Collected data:
%%

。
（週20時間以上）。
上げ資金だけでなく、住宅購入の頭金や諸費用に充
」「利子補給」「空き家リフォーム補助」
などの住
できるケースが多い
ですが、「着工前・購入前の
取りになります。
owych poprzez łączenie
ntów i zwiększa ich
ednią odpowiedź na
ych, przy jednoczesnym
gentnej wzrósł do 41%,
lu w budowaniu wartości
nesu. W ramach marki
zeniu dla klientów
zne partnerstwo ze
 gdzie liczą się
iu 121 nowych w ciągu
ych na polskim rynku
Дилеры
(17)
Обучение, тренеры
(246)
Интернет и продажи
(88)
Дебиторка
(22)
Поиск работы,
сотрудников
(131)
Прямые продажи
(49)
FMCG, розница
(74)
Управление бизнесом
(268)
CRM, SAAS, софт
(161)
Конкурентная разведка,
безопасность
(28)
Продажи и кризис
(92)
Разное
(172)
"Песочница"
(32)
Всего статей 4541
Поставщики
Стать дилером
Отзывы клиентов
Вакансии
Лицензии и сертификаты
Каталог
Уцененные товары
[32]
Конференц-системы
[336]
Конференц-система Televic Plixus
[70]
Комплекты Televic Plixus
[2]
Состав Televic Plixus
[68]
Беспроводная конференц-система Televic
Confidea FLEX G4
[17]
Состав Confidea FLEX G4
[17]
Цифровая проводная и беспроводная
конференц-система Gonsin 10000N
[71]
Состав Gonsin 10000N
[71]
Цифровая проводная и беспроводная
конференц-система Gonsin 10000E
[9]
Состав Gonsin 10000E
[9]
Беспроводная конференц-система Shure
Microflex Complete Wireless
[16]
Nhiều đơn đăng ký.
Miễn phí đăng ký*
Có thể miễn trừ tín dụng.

%%

Task details :: Using the entries above, find all lines with "Confidea". Copy them.

Worked solution ::
Confidea FLEX G4
Состав Confidea FLEX G4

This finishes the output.